NEW YORK – The American Society of Clinical Oncology's basket trial has reported positive results from three treatment arms involving patients with biomarker-defined advanced colorectal cancer.
At the Gastrointestinal Cancer Symposium in San Francisco this week, ASCO announced findings from three arms in its Targeted Agent and Profiling Utilization Registry (TAPUR) study. In one arm, colorectal cancer patients with high tumor mutational burden (defined as nine or more mutations per megabase) received pembrolizumab (Merck's Keytruda); in another arm, those with ERBB2 amplifications were treated with pertuzumab plus trastuzumab (Genentech's Perjeta/Herceptin); and in the third arm, patients with BRAF V600E mutations received cobimetinib plus vemurafenib (Genentech's Cotellic/Zelboraf).
ASCO launched TAPUR in 2015 to explore the off-label activity of marketed drugs in advanced cancer patients who harbor specific genomic alterations but are out of treatment options. The design of the study allows researchers to identify new signals of activity for cancer drugs in specific biomarker indications and study them in larger cohorts, or if no activity is seen, to retire the arm.
For example, if at least two of 10 patients experience disease control (defined as objective response rate or stable disease at 16 weeks), then 18 more patients are enrolled. If at least seven of 28 patients have disease control, then the drug is flagged for further study. All three arms reported at the Gastrointestinal Cancer Symposium met TAPUR's efficacy threshold, leading investigators to conclude that these drugs warrant further study in these indications.
In the arm where 27 advanced CRC patients received pembrolizumab, tumor mutational burden ranged from nine mutations per Mb to 54 mutations per Mb. Tumor mutational burden was determined by Foundation Medicine's FoundationOne assay or other tests approved by TAPUR's molecular tumor board.
One patient had tumor shrinkage, and seven had stable disease for 16 or more weeks. There was a 28 percent disease control rate and 4 percent objective response rate. Two patients had a grade 3 adverse event and one patient had a serious incident of acute kidney injury.
In the second arm, 28 heavily pretreated CRC patients with ERBB2 amplification could be evaluated for their responses to pertuzumab and trastuzumab. Four patients experienced tumor shrinkage and 10 patients had stable disease for 16 or more weeks, resulting in a disease control and objective response rate of 50 percent and 14 percent, respectively. Two patients experienced grade 3 toxicity or a serious adverse event.
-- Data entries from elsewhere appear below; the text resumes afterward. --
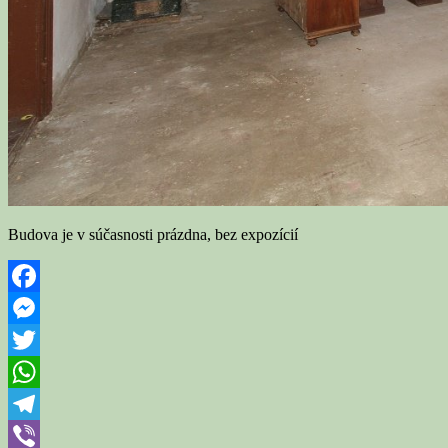
Budova je v súčasnosti prázdna, bez expozícií
Facebook
Messenger
Twitter
WhatsApp
Telegram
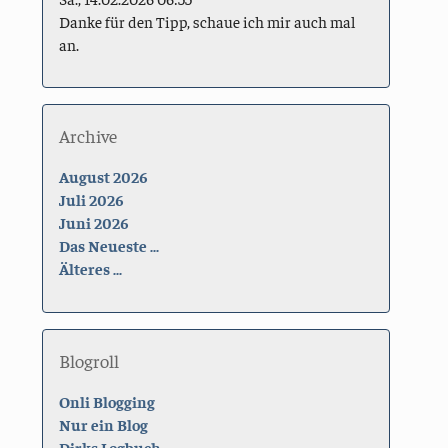
Danke für den Tipp, schaue ich mir auch mal
an.
Archive
August 2026
Juli 2026
Juni 2026
Das Neueste ...
Älteres ...
Blogroll
Onli Blogging
Nur ein Blog
Dirks Logbuch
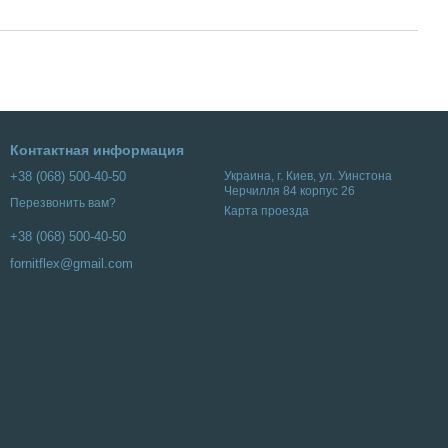
Контактная информация
+38 (068) 500-40-50
Украина, г. Киев, ул. Уинстона
Черчилля 84 корпус 26
Перезвонить вам?
Карта проезда
+38 (068) 500-40-50
fornitflex@gmail.com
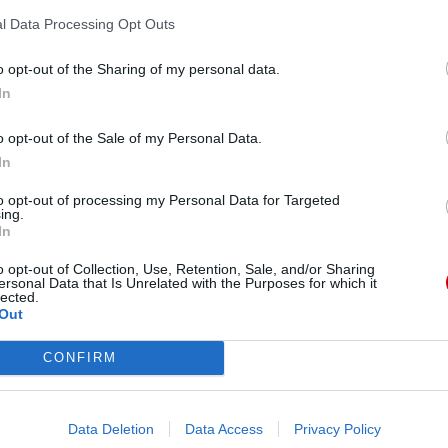
międzynarodowych w celu stworzenia warunków
l Data Processing Opt Outs
dla bezpiecznej egzystencji oraz normalizacji
sytuacji w rejonie odpowiedzialności. Główny
o opt-out of the Sharing of my personal data.
wysiłek PKW skupiony jest na przeciwdziałaniu
In
zorganizowanej przestępczości, przemytowi,
korupcji oraz na wspieraniu władz lokalnych i
o opt-out of the Sale of my Personal Data.
In
organów porządkowych w utrzymywaniu porządku
i bezpieczeństwa.
to opt-out of processing my Personal Data for Targeted
ing.
In
o opt-out of Collection, Use, Retention, Sale, and/or Sharing
ersonal Data that Is Unrelated with the Purposes for which it
lected.
Out
CONFIRM
eśmy tu dla Ciebie!
macje z życia Kościoła w Polsce i na świecie.
Data Deletion
Data Access
Privacy Policy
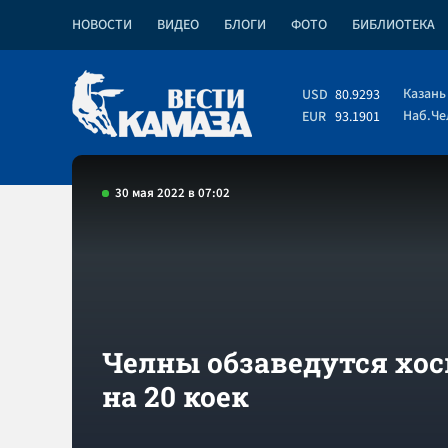
НОВОСТИ
ВИДЕО
БЛОГИ
ФОТО
БИБЛИОТЕКА
Казань
USD
80.9293
Наб.Ч
EUR
93.1901
30 мая 2022 в 07:02
Челны обзаведутся хо
на 20 коек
The investigators noted that this combination should be further studied in advanced CRC with ERBB2 amplifications. They also plan to explore responses in this setting based on patients' RAS mutation status.
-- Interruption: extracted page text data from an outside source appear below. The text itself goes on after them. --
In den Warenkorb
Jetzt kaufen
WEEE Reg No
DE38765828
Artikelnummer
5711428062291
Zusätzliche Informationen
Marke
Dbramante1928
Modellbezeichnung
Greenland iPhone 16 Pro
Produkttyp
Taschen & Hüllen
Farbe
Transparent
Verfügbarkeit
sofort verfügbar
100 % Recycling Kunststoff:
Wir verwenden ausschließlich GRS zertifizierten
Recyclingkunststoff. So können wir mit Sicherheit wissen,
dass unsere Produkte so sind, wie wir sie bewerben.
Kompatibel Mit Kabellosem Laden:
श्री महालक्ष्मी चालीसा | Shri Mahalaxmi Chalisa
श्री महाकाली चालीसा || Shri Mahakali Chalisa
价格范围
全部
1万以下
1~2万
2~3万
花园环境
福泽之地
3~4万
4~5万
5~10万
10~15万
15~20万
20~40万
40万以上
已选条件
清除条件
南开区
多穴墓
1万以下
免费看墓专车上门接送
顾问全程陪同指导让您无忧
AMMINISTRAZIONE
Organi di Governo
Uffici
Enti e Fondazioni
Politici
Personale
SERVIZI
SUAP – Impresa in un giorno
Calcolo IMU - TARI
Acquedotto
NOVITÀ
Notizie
In order to be eligible for enrollment in the third TAPUR arm, advanced CRC patients had to have a BRAF V600E, V600D, V600K, or V600R mutation, but could not harbor MAP2K1, MAP2K2, MEK1, MEK2, or NRAS mutations.
In the study, all 28 patients evaluable for treatment response had BRAF V600E mutations. Eight patients saw their tumors shrink and eight had stable disease for 16 weeks or longer, which amounted to a disease control rate of 57 percent and a objective response rate of 29 percent. Twelve patients had at least one grade 3 toxicity event or a serious adverse event.
The latest results add to the positive data that TAPUR investigators reported at ASCO's annual meeting last year. Those were the first positive readouts from the trial, involving palbociclib (Pfizer's Ibrance) in non-small cell lung cancer characterized by CDKN2A alterations and pembrolizumab in metastatic breast cancer with high tumor mutational burden.